Speaking of religious exemptions, one of FIRE’s celebrated causes involved student protests at Stanford University to a speech by Judge Stuart Kyle Duncan of the U.S. Fifth District Court of Appeals.  For the record, Duncan opposed same-sex marriage, was instrumental in Burwell v. Hobby Lobby Stores which allows corporations to exclude birth control from their health insurance plans on religious grounds and upheld Texas’ abortion ban.  All this in spite of his response to a question by Illinois senator Dick Durbin during his confirmation hearing, “Where do we draw the line with your right as an individual as opposed to my right to assert religious liberty?”  Duncan’s response?  “It’s a balance, it’s got to be a balance,” and used the Hobby Lobby case as an example, calling it a “close call because women would be deprived of contraception.” 

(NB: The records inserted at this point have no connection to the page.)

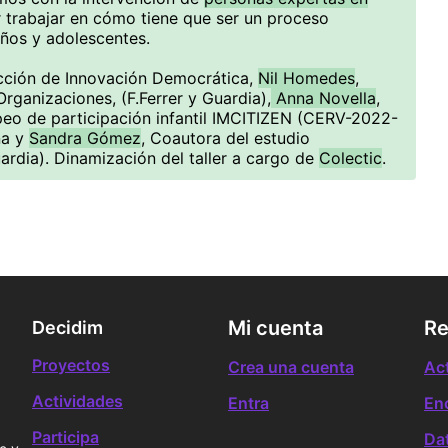
 trabajar en cómo tiene que ser un proceso
niños y adolescentes.
ección de Innovación Democrática,
Nil Homedes
,
ganizaciones, (F.Ferrer y Guardia),
Anna Novella
,
eo de participación infantil IMCITIZEN (CERV-2022-
na y
Sandra Gómez
, Coautora del estudio
ardia). Dinamización del taller a cargo de
Colectic
.
Mi cuenta
Re
Decidim
Proyectos
Crea una cuenta
Ac
Actividades
Entra
En
Participa
Da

His rulings since confirmation have seldom acknowledged that balance.  So Stanford students yelled questions at him and booed his responses.  To which the distinguished judge said to one questioner, “You are an appalling idiot, you’re an appalling idiot.”  Were the questions and booing not free expression and Duncan’s response not an attempt to suppress that free expression?  I use this example to agree that (to use Judge Duncan’s words) there must be a balance between First Amendment rights and disruptive or threatening behavior.  However, wherever you stand on the issue, it cannot be selective.  To quote Jedi master Yoda, “Do or do not.  There is no try.”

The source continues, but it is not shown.